Because his gallery is “the only ongoing ceramics exhibition space in Southern California,” Lloyd says he has “an obligation to present museum-quality exhibitions and operate as an educational facility” as well to pay the bills by selling art. His pristine space offers ceramics publications and examples of works by many artists as well as a program of solo shows.
Lloyd got his start with Garth Clark, a leading ceramics dealer and scholar who ran a gallery in Los Angeles from 1981 to 1995, along with the gallery he continues to operate in New York. When Lloyd opened his own gallery, in 1996, he decided to focus on major California figures -- Peter Voulkos, John Mason and Paul Soldner, whose work revolutionized the field in the 1950s and ‘60s -- and their successors. That remains his primary mission, but he has expanded the exhibition program to include ceramics from elsewhere in the United States and from Europe, Asia and Mexico.
Always on the go
Once they have established their identity at home, most Los Angeles dealers get out of town regularly.
“Galleries do not thrive in any city if they rely exclusively on a local audience,” Goulds says. Like many of his Los Angeles colleagues, he makes about half of his sales to out-of-state clients, but that was also the case when he operated a gallery in New York.
Caley Regen makes roughly 80% of her sales to Southern California collectors -- an unusually high percentage -- but travels frequently to attend openings of her artists’ out-of-town exhibitions and to show their work at fairs. “I feel like I spend 50% of my time in airplanes,” she says.
She is among 14 L.A. dealers who are gearing up to show their wares at the Dec. 5-8 debut of Art Basel Miami Beach, a U.S. offshoot of the venerable Swiss fair Art Basel.
“Art fairs are crucial to expanding your audience, especially if you are on the West Coast,” says Kristin Rey, who operates Sandroni Rey, a contemporary art gallery in Venice, with Tara Sandroni.
Other Los Angeles dealers expand their gallery business through related enterprises that require travel.
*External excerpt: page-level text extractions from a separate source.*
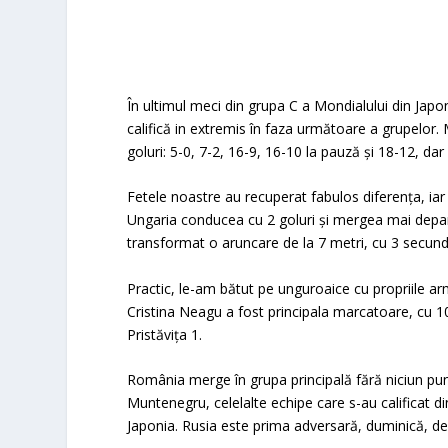
În ultimul meci din grupa C a Mondialului din Japo
califică in extremis în faza următoare a grupelor. 
goluri: 5-0, 7-2, 16-9, 16-10 la pauză şi 18-12, da
Fetele noastre au recuperat fabulos diferenţa, iar
Ungaria conducea cu 2 goluri şi mergea mai depart
transformat o aruncare de la 7 metri, cu 3 secunde 
Practic, le-am bătut pe unguroaice cu propriile ar
Cristina Neagu a fost principala marcatoare, cu 10 
Pristăviţa 1.
România merge în grupa principală fără niciun pun
Muntenegru, celelalte echipe care s-au calificat din
Japonia. Rusia este prima adversară, duminică, de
Stephen Cohen organizes photography fairs in Los Angeles; Santa Fe, N.M.; and San Francisco. Robert Berman operates an art auction firm. Cirrus Gallery is affiliated with Cirrus Editions, a leading publisher of artists’ prints. Remba Gallery is an offshoot of Mixografia, which produces limited-edition works on handmade paper.
Photography dealer David Fahey, who operates the Fahey/Klein Gallery on La Brea Avenue with partner Ken Devlin, organizes traveling photography exhibitions accompanied by gallery-produced books. “If I just send a show to London, I have a 1-in-10 chance of getting significant press,” Fahey says. “If I do a book and send the artist, I have a good chance of getting coverage in the London Sunday Times. I sell the books, and the books help to sell the prints.”
High art amid pop culture
None of this is easy, but many dealers are committed.
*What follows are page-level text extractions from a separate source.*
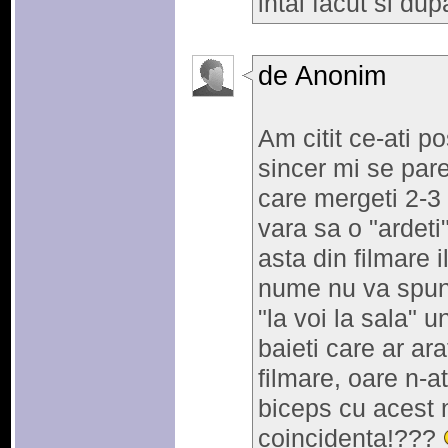
intai facut si dup
de Anonim
Am citit ce-ati po
sincer mi se pare
care mergeti 2-3 
vara sa o "ardeti"
asta din filmare 
nume nu va spun
"la voi la sala" 
baieti care ar ar
filmare, oare n-a
biceps cu acest 
coincidenta!???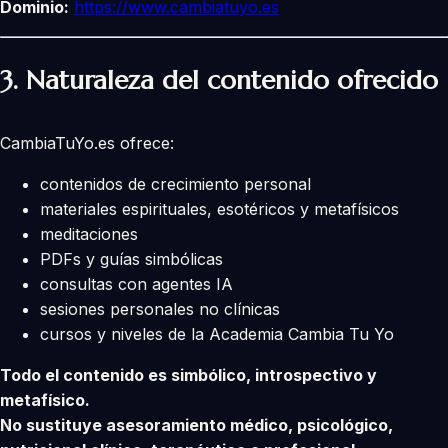
Dominio:
https://www.cambiatuyo.es
3. Naturaleza del contenido ofrecido
CambiaTuYo.es ofrece:
contenidos de crecimiento personal
materiales espirituales, esotéricos y metafísicos
meditaciones
PDFs y guías simbólicas
consultas con agentes IA
sesiones personales no clínicas
cursos y niveles de la Academia Cambia Tu Yo
Todo el contenido es simbólico, introspectivo y
metafísico.
No sustituye asesoramiento médico, psicológico,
“It might seem obvious to move to New York, but for me it’s not worth it,” says Christopher Grimes, who shows works by an international mix of artists at his gallery in Santa Monica. “If you choose to have a gallery here, you lose the power structure and competitive sense of New York and its proximity to Europe, but you gain a quality of life and great artists.”
Having an art gallery is “a subscription to a way of life,” Goulds says. “If you just want to make money, you’ll get nowhere fast.”
And labors of love bring rewards.
“This business is a trap,” says Patricia Faure, whose personal charm and stellar track record have made her the beloved grande dame of Bergamot Station. “If one show doesn’t work, you always think the next one will,” she says. “But next to having a child, this is the best thing I’ve ever done.”
As for plying high art in a pop culture town, it isn’t all bad. Stars don’t line up at their doors, but many dealers do a big chunk of their local business with collectors who work behind the scenes in the entertainment industry. And there’s something to be said for operating out of the limelight.
“We’re eclipsed by the Hollywood glare, but I think that’s a healthy thing,” Caley Regen says. “We can all just do our work.”